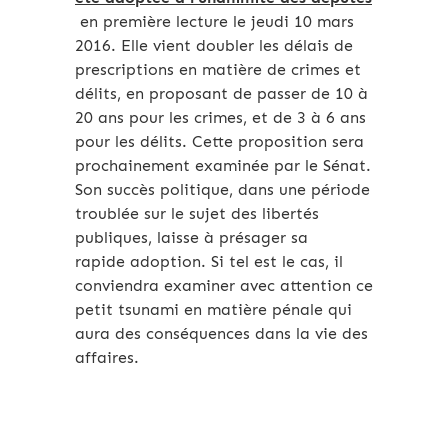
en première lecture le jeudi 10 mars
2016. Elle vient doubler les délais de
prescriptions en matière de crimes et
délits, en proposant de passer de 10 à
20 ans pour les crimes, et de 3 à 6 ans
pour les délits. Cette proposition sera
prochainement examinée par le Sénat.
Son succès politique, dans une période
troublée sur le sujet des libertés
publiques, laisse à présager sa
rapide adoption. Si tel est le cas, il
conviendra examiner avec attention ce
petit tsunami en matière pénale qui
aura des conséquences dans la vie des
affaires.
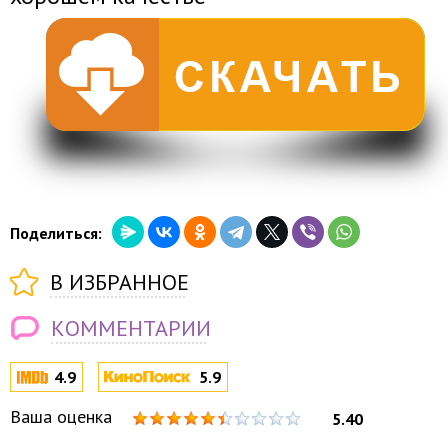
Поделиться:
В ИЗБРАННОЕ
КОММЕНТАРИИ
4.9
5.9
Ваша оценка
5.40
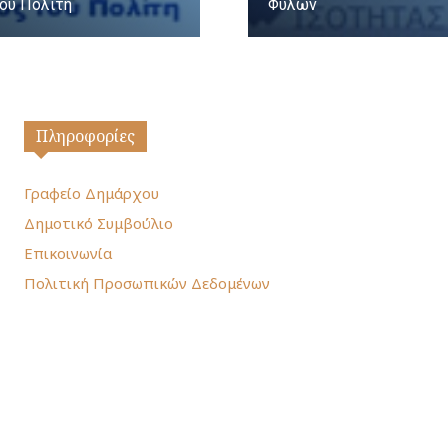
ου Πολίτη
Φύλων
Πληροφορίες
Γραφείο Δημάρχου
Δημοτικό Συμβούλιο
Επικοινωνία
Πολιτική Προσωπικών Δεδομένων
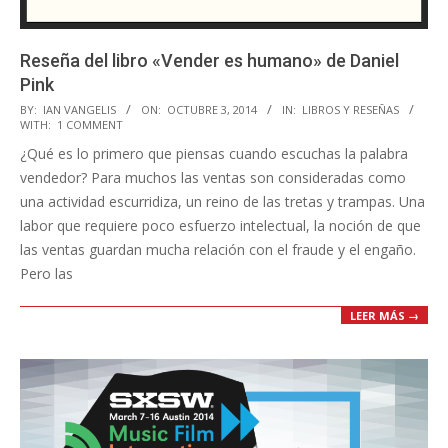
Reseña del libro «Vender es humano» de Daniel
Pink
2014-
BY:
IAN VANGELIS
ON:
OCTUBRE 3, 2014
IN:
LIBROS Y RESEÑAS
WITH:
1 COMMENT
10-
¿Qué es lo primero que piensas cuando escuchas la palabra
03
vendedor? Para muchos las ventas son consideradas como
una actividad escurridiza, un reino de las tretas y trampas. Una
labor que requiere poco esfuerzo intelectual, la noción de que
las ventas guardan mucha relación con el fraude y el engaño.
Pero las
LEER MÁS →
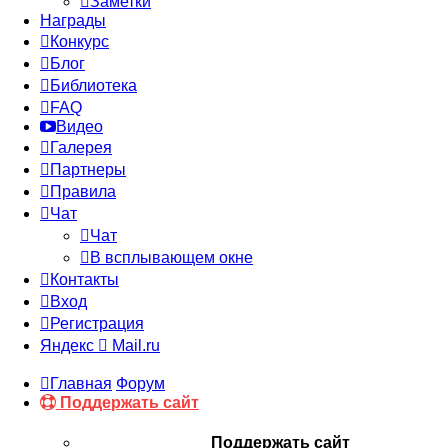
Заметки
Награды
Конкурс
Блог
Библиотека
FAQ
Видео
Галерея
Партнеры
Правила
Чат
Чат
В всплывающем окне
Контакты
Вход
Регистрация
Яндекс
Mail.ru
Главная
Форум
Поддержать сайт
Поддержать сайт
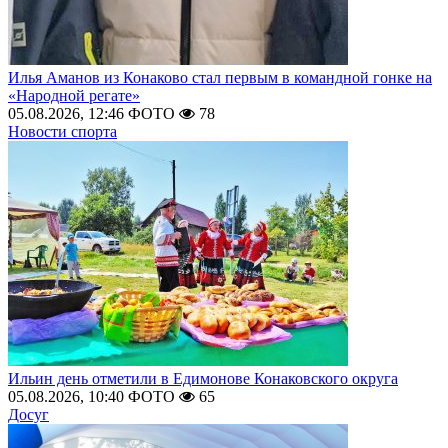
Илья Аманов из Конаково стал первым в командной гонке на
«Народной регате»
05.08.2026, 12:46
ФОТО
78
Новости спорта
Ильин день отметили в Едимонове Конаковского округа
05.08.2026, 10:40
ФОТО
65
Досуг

◆ ◆ ◆ ◆ ◆

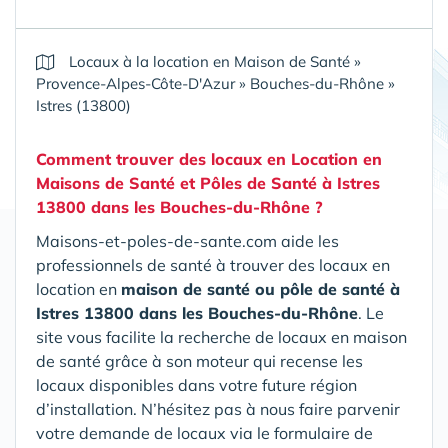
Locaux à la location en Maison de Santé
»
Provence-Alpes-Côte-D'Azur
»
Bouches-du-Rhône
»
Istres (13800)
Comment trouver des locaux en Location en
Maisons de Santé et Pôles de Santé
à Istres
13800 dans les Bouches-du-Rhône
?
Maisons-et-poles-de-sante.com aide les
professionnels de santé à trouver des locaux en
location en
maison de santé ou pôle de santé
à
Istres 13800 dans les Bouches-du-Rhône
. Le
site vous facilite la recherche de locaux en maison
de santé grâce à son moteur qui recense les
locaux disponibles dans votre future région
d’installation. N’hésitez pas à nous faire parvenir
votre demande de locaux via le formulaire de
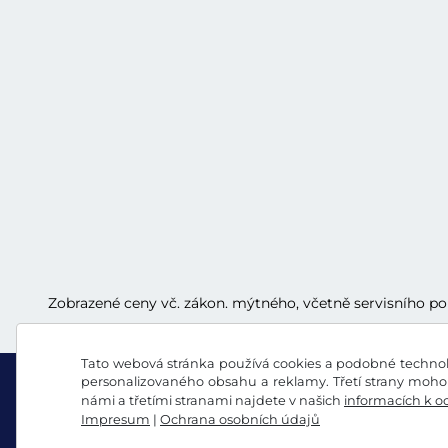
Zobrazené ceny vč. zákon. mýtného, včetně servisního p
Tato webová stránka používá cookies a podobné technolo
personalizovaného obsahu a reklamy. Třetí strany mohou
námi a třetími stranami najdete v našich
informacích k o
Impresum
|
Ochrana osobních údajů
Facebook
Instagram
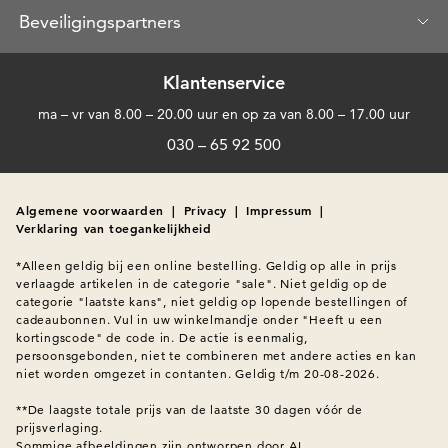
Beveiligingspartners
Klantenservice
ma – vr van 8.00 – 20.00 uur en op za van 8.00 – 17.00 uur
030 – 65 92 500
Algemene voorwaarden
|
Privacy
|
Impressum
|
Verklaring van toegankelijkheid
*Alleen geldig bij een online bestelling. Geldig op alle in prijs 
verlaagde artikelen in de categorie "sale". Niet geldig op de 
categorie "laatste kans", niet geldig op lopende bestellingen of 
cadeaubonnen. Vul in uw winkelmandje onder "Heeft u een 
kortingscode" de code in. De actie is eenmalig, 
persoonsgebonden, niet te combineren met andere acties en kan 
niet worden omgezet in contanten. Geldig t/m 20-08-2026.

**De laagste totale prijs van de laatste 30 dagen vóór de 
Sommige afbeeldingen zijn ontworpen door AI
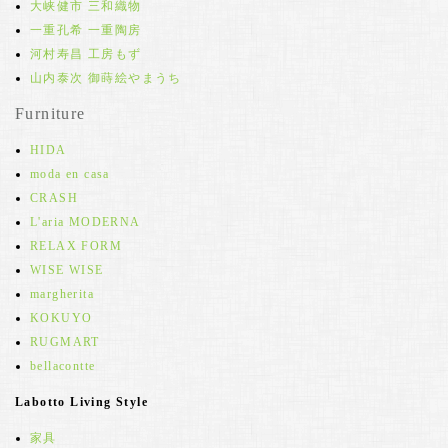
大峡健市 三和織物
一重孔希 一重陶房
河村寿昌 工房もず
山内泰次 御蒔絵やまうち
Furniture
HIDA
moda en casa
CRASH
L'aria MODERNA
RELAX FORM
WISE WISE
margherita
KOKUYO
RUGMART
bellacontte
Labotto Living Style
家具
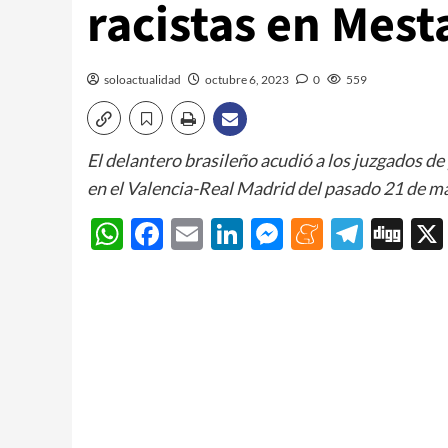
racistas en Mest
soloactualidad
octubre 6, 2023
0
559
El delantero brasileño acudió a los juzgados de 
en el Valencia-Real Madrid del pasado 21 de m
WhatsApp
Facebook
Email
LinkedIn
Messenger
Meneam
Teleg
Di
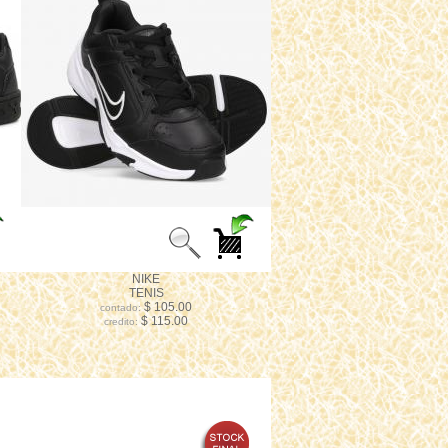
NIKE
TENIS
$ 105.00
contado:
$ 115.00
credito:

◆ ◆ ◆ ◆ ◆

▸ **Work to be completed**:
Counting only those lines of the data above where the word "dans" appears, give the number and nothing more.

▸ **Solution to this problem**:
5